_EXERCISE AIM_. For each entry that follows, write out an identical copy.
_ _ _
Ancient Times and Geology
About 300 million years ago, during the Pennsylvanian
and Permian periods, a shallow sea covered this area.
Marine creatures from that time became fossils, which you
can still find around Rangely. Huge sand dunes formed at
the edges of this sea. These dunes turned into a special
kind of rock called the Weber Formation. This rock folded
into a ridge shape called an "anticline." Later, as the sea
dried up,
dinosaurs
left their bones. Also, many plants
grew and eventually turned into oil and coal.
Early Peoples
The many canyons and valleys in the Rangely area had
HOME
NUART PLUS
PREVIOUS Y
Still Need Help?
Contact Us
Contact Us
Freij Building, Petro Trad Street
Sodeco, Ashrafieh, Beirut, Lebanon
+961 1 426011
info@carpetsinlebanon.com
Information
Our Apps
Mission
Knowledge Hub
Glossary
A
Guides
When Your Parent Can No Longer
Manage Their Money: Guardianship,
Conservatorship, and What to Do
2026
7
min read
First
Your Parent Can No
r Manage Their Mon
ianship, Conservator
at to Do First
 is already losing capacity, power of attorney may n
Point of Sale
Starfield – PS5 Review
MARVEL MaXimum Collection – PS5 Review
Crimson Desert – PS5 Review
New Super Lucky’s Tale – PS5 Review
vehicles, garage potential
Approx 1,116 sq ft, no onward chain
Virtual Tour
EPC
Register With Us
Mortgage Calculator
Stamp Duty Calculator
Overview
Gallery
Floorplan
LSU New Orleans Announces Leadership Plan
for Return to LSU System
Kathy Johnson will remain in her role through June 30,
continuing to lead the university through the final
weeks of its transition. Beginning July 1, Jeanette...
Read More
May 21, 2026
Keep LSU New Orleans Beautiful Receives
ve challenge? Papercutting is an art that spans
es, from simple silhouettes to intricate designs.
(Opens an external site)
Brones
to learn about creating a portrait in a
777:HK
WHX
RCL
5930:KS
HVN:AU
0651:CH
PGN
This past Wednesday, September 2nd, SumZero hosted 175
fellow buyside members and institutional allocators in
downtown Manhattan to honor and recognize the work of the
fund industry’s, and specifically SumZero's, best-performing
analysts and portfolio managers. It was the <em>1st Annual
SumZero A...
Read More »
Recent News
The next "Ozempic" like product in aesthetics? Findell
_ _ _
_SOLUTION TO THIS PROBLEM_.
Ancient Times and Geology
About 300 million years ago, during the Pennsylvanian
and Permian periods, a shallow sea covered this area.
Marine creatures from that time became fossils, which you
can still find around Rangely. Huge sand dunes formed at
the edges of this sea. These dunes turned into a special
kind of rock called the Weber Formation. This rock folded
into a ridge shape called an "anticline." Later, as the sea
dried up,
dinosaurs
left their bones. Also, many plants
grew and eventually turned into oil and coal.
Early Peoples
The many canyons and valleys in the Rangely area had
HOME
NUART PLUS
PREVIOUS Y
Still Need Help?
Contact Us
Contact Us
Freij Building, Petro Trad Street
Sodeco, Ashrafieh, Beirut, Lebanon
+961 1 426011
info@carpetsinlebanon.com
Information
Our Apps
Mission
Knowledge Hub
Glossary
A
Guides
When Your Parent Can No Longer
Manage Their Money: Guardianship,
Conservatorship, and What to Do
2026
7
min read
First
Your Parent Can No
r Manage Their Mon
ianship, Conservator
at to Do First
 is already losing capacity, power of attorney may n
Point of Sale
Starfield – PS5 Review
MARVEL MaXimum Collection – PS5 Review
Crimson Desert – PS5 Review
New Super Lucky’s Tale – PS5 Review
vehicles, garage potential
Approx 1,116 sq ft, no onward chain
Virtual Tour
EPC
Register With Us
Mortgage Calculator
Stamp Duty Calculator
Overview
Gallery
Floorplan
LSU New Orleans Announces Leadership Plan
for Return to LSU System
Kathy Johnson will remain in her role through June 30,
continuing to lead the university through the final
weeks of its transition. Beginning July 1, Jeanette...
Read More
May 21, 2026
Keep LSU New Orleans Beautiful Receives
ve challenge? Papercutting is an art that spans
es, from simple silhouettes to intricate designs.
(Opens an external site)
Brones
to learn about creating a portrait in a
777:HK
WHX
RCL
5930:KS
HVN:AU
0651:CH
PGN
This past Wednesday, September 2nd, SumZero hosted 175
fellow buyside members and institutional allocators in
downtown Manhattan to honor and recognize the work of the
fund industry’s, and specifically SumZero's, best-performing
analysts and portfolio managers. It was the <em>1st Annual
SumZero A...
Read More »
Recent News
The next "Ozempic" like product in aesthetics? Findell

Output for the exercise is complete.